Prompts for Teleprompter Problems
After a day with a client, coaching executives on using the teleprompter, I came home on Monday evening to discover our top executive had his own prompter problems. When President Obama lost his place while reading from the prompter, came to a dead stop in his speech, and had to tell the operator to move up the script, his recovery wasn’t nearly on par with Bill Clinton’s ad lib during the 1994 state-of-the-union speech when he had prompter problems.
Glancing at the prompters as he began, Clinton shook his head, grinned, and turned back to the crowd: “I don’t know what speech they’ve loaded into the prompter, but I came to tell you about the state of the union…” And he did just that. He had rehearsed his speech enough to internalize what he intended to say, and he launched in, unfazed for 20 minutes without the prompters.
If you have similar tech glitches when your big day comes (or if an audience member faints—as happened in President Obama’s audience on Tuesday) the crowd often remembers your recovery more than your relapse. For those cases, you need specific techniques. Keep the following tips in mind to tackle your prompter problems.
- Have a back-up plan. Either know your material well enough that you could deliver the essence of it without a script. Or, have a written script, talking points, or notes for reference in case there’s a problem with the technology.
- Use the technology features to their fullest: Formatting text in colors, bold, or italics aids in reading.

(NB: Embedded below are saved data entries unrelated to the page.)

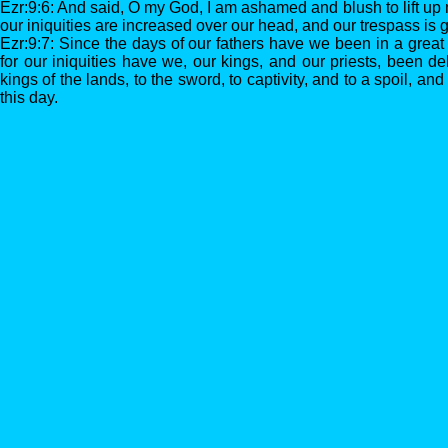
Ezr:9:6: And said, O my God, I am ashamed and blush to lift up 
our iniquities are increased over our head, and our trespass is
Ezr:9:7: Since the days of our fathers have we been in a great
for our iniquities have we, our kings, and our priests, been de
kings of the lands, to the sword, to captivity, and to a spoil, and 
this day.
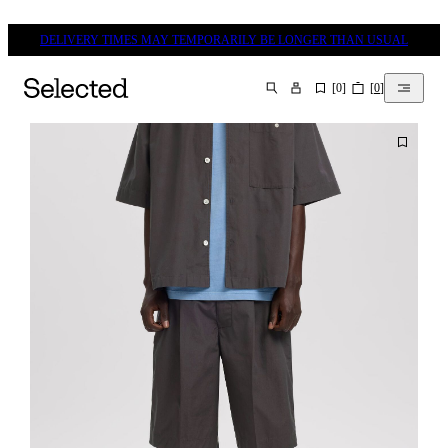
DELIVERY TIMES MAY TEMPORARILY BE LONGER THAN USUAL
[
0
]
[
0
]
SEARCH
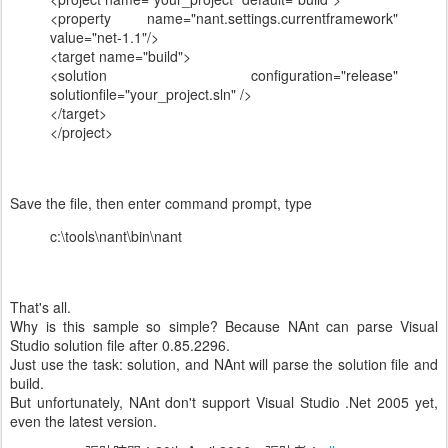
<property name="nant.settings.currentframework"
value="net-1.1"/>
<target name="build">
<solution configuration="release"
solutionfile="your_project.sln" />
</target>
</project>
Save the file, then enter command prompt, type
c:\tools\nant\bin\nant
That's all.
Why is this sample so simple? Because NAnt can parse Visual
Studio solution file after 0.85.2296.
Just use the task: solution, and NAnt will parse the solution file and
build.
But unfortunately, NAnt don't support Visual Studio .Net 2005 yet,
even the latest version.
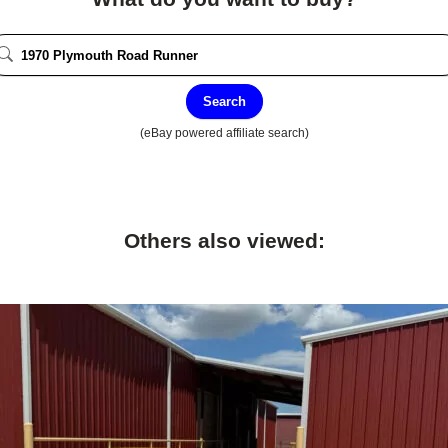
Search
(eBay powered affiliate search)
Others also viewed:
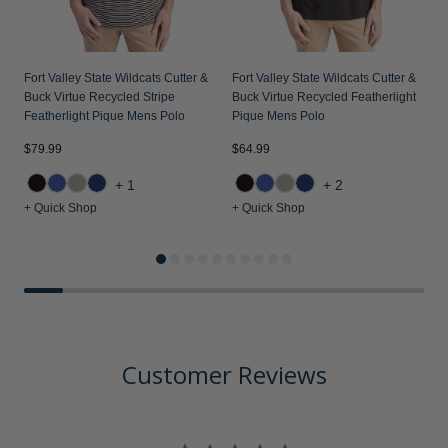
Fort Valley State Wildcats Cutter &
Fort Valley State Wildcats Cutter &
Buck Virtue Recycled Stripe
Buck Virtue Recycled Featherlight
Featherlight Pique Mens Polo
Pique Mens Polo
$79.99
$64.99
$
+1
+2
+ Quick Shop
+ Quick Shop
+
Customer Reviews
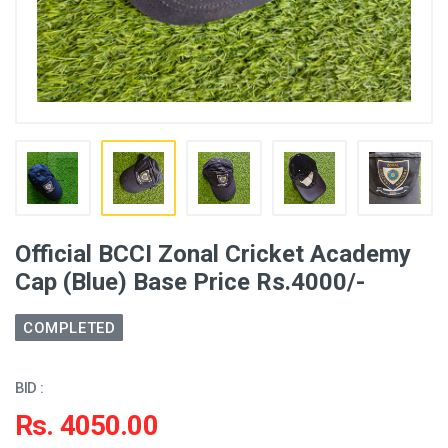
Official BCCI Zonal Cricket Academy
Cap (Blue) Base Price Rs.4000/-
COMPLETED
BID :
Rs. 4050.00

For example, you might add names in blue or key statistics in green. Directions such as “pause” should always be in italics. Use bullets to set off items in a series—even a short list of phrases in sentences.
- Pay attention to the punctuation. When speakers cannot see a complete sentence, punctuation tells them how to inflect their voice—even when they don’t know what’s ahead. Some people are careless when entering changes into the prompter, for example, and use a hyphen and a dash interchangeably. The two marks have totally different meanings and cause a reader to inflect the voice in opposite ways. Another problem: Dashes and parentheses call for different inflection. A speaker raises the voice on the words between dashes. A speaker lowers the voice on words inside parentheses. If you’re stumbling over a script on the teleprompter, check the punctuation. That’s often the problem.
- Turn from one teleprompter to the other (side to side) at the end of a sentence and where you see a blank space on the screen—not in mid-sentence. Otherwise, it’s far too easy to lose your place in the script.
- Remember that you set the speaking rate. It’s the operator’s job to stay with you—not the other way around. When you speed up, the teleprompter rolls faster. When you slow down, the teleprompter slows down. Your call.
Finally, connect brain to words coming out of mouth—just in case the teleprompter falls asleep!